There’s a presumption that there’s a deep philosophy behind the company, and really most of these efforts at artificial intelligence. (Molly White takes a crack at why that might be a problem.) I don’t know if it’s true, but I do know that for all the talk of generations with big ambitions and deep convictions, the same divides seem to be coming up again and again. 

It brought to mind, in roundabout way, another of my mild obsessions. Fast fashion retailer Shein mixes combinatorial scale, automated listings, intent mining, cheap manufacturing and labor exploitation to produce a massive catalog of almost-instant products for anyone. It, not AI, feels like the closest thing to a cyberpunk dystopia that I’ve seen in a while.

Now, like those stores stacked shoulder to shoulder on Hayes St, Shein is going physical. Mia Sato, who has been doing an amazing job digging into the nooks and crannies of online culture at the Verge, went to the Shein store in New York—and found clothes, home goods, and… bizarro land.

Like Shein’s dirt-cheap clothing and accessories, much of the home goods for sale online feel similarly uncanny, like someone generated 10,000 product ideas and slapped a price on them. The bizarre, seemingly random pricing coupled with the truly perplexing product offering give it a Temu-like energy — where tube caps designed to look like a dog is shitting toothpaste ($2.60) are sold next to chicken drumstick-shaped smoking pipes ($4.30).  The pricing is one of the company’s main draws for consumers.

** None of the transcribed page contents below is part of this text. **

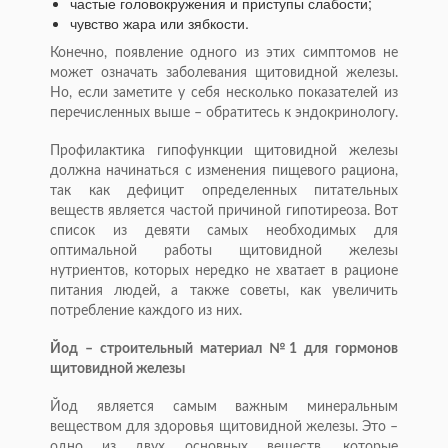
частые головокружения и приступы слабости;
чувство жара или зябкости.
Конечно, появление одного из этих симптомов не
может означать заболевания щитовидной железы.
Но, если заметите у себя несколько показателей из
перечисленных выше – обратитесь к эндокринологу.
Профилактика гипофункции щитовидной железы
должна начинаться с изменения пищевого рациона,
так как дефицит определенных питательных
веществ является частой причиной гипотиреоза. Вот
список из девяти самых необходимых для
оптимальной работы щитовидной железы
нутриентов, которых нередко не хватает в рационе
питания людей, а также советы, как увеличить
потребление каждого из них.
Йод – строительный материал №1 для гормонов
щитовидной железы
Йод является самым важным минеральным
веществом для здоровья щитовидной железы. Это –
одно из двух основных веществ, которые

It felt relevant, somehow: this idea of virtual spaces becoming physical locations. Shein is a digital marketplace, it’s now in the real world. OpenAI’s known for its GPT service, but behind the scenes it’s real people. These companies are staffed by real people, and real people do what they have always done, for the same reasons as ever. Money, survival, control—these are just as real today as they ever have been.

Because maybe that’s what it comes down to: the real world. For all the conversations about sustainability and rampant-capitalism-is-destroying-the-planet, Shein and others show that there are big differences between how a culture talks about itself and how it actually behaves. We talk about paying attention, but we all want to pay less. We talk about taking care, but we want it fast. We want change, but we like familiarity. And maybe that means we shouldn’t be surprised when the unreal distinction between the virtual world and the physical ones disappears—whether it’s in the makeup of neighborhoods, in the shops we visit, or in the human dramas we follow.